В прихожей, прежде незамеченные, стояли кожаные высокие ботинки.
Глядя на них, первым делом Лиза подумала, что сто́ят они столько,
сколько мать за два месяца зарабатывает, прибираясь в богатых
домах. Потом уже подумала, что выглядят они чересчур… греховно.
Черные, блестящие, будто горды своей чернотой. А эти цепочки по
бокам – зачем? Просто украшение?
Лиза покачала головой. В подобном легко себе представить Энрику
– бойкую, решительную девицу, готовую хоть с самим Диасколом в пляс
пуститься, лишь бы не скучно. А ей, Лизе, завтрашней монахине, к
чему такое?
– В город ездила, – послышался сзади голос матери. – Там сейчас
такие в моде. Вот, решила…
– Спасибо тебе, мама, – сказала Лиза, подумав, что поблагодарить
в любом случае лишним не будет. – Да только, боюсь, не по мне они.

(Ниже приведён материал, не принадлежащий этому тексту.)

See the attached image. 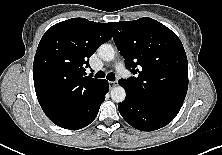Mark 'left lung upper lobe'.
<instances>
[{"instance_id": "5c2ea615", "label": "left lung upper lobe", "mask_w": 222, "mask_h": 155, "mask_svg": "<svg viewBox=\"0 0 222 155\" xmlns=\"http://www.w3.org/2000/svg\"><path fill=\"white\" fill-rule=\"evenodd\" d=\"M109 25L126 68L136 74L119 84L140 98L180 110L188 89V62L178 36L147 17Z\"/></svg>"}]
</instances>
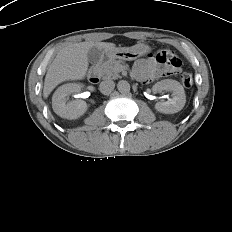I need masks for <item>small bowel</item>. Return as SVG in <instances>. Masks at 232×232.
<instances>
[{"label": "small bowel", "mask_w": 232, "mask_h": 232, "mask_svg": "<svg viewBox=\"0 0 232 232\" xmlns=\"http://www.w3.org/2000/svg\"><path fill=\"white\" fill-rule=\"evenodd\" d=\"M178 70L169 68L164 65H155L152 59H140L138 60L134 68L128 70L127 75L135 82L144 84L147 80L151 83H155L159 80H173L178 77Z\"/></svg>", "instance_id": "small-bowel-1"}]
</instances>
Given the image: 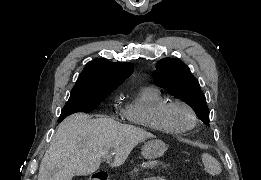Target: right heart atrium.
Listing matches in <instances>:
<instances>
[{
  "label": "right heart atrium",
  "instance_id": "1",
  "mask_svg": "<svg viewBox=\"0 0 261 180\" xmlns=\"http://www.w3.org/2000/svg\"><path fill=\"white\" fill-rule=\"evenodd\" d=\"M118 122H120L119 119H118ZM120 127H121V123H120Z\"/></svg>",
  "mask_w": 261,
  "mask_h": 180
}]
</instances>
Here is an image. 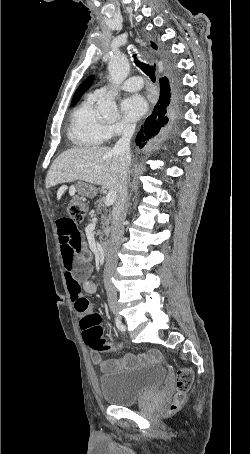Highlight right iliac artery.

Не пустят в монастырь в таком вот…
– Ой, все-то ты с монастырем своим! – Мама развернулась, пошла
обратно в кухню. – Ну срежешь цепочки, сойдут за нормальные.
Делов-то…
Тон матери Лизу не обманул – обиделась. Даже не обиделась, а
глубоко огорчилась, что таким вот нелепым подкупом не вернула в мир
дочкину душу. Горько стало и тяжело. Захотелось уступить, чтобы в
этот последний день увидеть на лице матери улыбку. Но вот улыбнулся
из вечной тьмы Диаскол, и Лиза решительно обула свои стертые
ботиночки.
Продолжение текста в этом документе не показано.